§ **EXERCISE GOAL**
Output only the lines below from the one containing "KASUTATUD TEHNIKA (625, 194)" to the one containing "KODUTEHNIKA (482, 194)", exactly as written, both ends kept.

RECORDS FOR THIS TASK section start

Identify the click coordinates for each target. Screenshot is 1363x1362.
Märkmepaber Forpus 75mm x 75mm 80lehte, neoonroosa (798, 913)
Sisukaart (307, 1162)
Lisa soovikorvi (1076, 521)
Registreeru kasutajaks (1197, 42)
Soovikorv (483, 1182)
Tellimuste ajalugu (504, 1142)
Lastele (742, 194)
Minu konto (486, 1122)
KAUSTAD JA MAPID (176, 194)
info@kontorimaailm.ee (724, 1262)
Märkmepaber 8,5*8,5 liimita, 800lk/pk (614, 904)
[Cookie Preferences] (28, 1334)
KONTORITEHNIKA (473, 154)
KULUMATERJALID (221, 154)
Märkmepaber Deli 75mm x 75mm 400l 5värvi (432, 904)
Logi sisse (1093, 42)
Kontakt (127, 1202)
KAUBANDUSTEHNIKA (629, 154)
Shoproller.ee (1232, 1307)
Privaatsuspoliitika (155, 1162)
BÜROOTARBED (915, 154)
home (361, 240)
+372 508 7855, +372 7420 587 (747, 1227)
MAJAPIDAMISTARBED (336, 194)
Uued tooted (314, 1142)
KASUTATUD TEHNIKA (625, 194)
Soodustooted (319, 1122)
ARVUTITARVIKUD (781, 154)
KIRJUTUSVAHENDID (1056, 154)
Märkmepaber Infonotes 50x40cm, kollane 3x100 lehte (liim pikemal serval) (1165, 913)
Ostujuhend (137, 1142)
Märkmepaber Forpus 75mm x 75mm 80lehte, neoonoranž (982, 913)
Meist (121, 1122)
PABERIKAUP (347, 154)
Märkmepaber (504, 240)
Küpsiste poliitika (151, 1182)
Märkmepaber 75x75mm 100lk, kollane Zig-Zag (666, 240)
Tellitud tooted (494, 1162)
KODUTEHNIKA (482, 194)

RECORDS FOR THIS TASK section end
RECORDS FOR THIS TASK section start

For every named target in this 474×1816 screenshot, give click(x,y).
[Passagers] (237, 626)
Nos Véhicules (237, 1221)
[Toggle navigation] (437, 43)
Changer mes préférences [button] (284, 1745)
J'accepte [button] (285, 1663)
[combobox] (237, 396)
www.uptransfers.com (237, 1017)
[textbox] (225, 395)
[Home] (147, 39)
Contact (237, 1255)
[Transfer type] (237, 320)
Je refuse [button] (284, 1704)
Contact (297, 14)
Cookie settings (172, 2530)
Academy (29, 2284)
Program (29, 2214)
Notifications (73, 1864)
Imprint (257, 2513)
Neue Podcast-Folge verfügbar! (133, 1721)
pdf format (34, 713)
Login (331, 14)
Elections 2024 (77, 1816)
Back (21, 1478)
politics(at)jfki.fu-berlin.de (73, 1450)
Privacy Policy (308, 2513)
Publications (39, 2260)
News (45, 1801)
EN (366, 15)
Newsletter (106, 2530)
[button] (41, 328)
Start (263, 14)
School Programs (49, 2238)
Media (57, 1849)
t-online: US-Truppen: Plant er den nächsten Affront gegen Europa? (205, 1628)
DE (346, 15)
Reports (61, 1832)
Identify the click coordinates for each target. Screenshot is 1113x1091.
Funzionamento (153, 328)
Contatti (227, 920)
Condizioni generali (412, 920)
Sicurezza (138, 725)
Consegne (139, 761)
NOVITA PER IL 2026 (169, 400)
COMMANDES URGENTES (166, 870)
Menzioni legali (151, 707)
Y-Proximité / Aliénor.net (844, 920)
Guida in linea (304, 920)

RECORDS FOR THIS TASK section end
RECORDS FOR THIS TASK section start

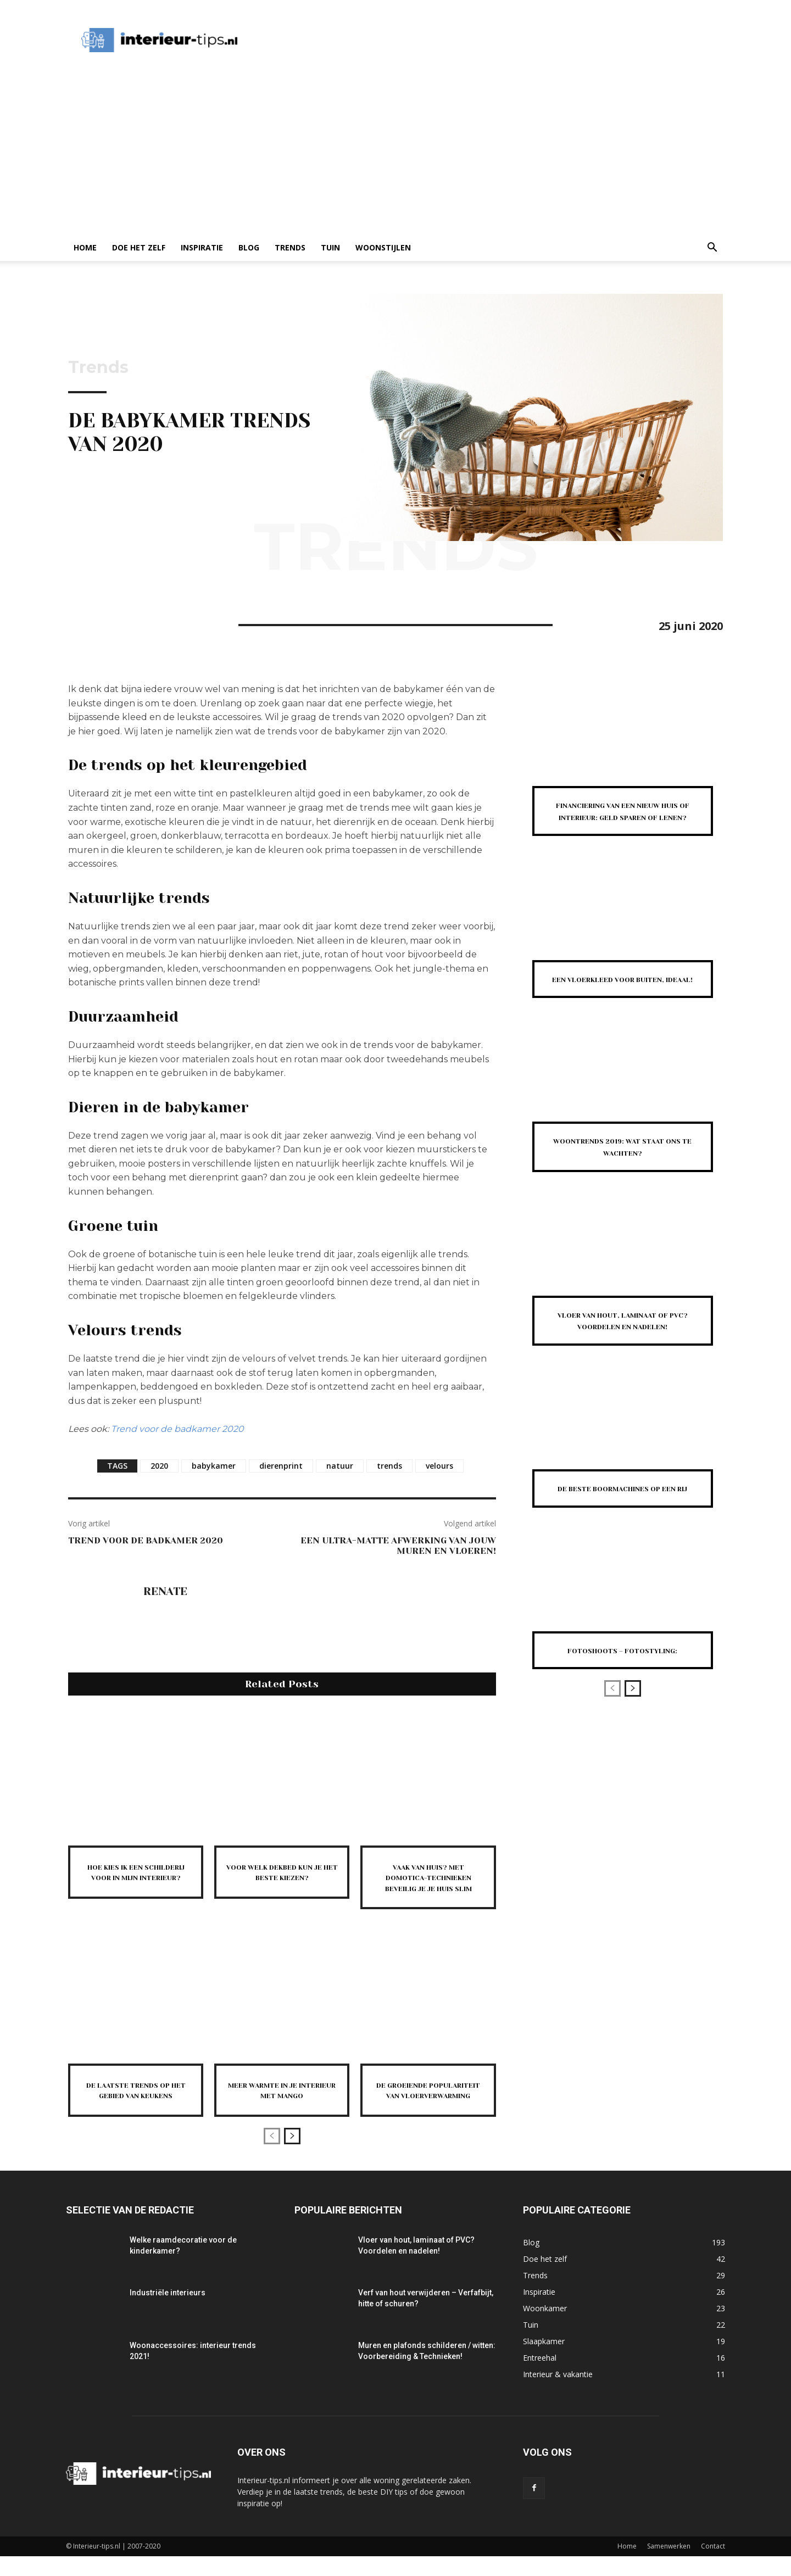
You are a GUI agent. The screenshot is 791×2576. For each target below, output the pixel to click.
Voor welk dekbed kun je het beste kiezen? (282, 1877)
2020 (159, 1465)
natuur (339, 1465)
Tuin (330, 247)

RECORDS FOR THIS TASK section end

§ **SOLUTION**
KASUTATUD TEHNIKA (625, 194)
Soodustooted (319, 1122)
ARVUTITARVIKUD (781, 154)
KIRJUTUSVAHENDID (1056, 154)
Märkmepaber Infonotes 50x40cm, kollane 3x100 lehte (liim pikemal serval) (1165, 913)
Ostujuhend (137, 1142)
Märkmepaber Forpus 75mm x 75mm 80lehte, neoonoranž (982, 913)
Meist (121, 1122)
PABERIKAUP (347, 154)
Märkmepaber (504, 240)
Küpsiste poliitika (151, 1182)
Märkmepaber 75x75mm 100lk, kollane Zig-Zag (666, 240)
Tellitud tooted (494, 1162)
KODUTEHNIKA (482, 194)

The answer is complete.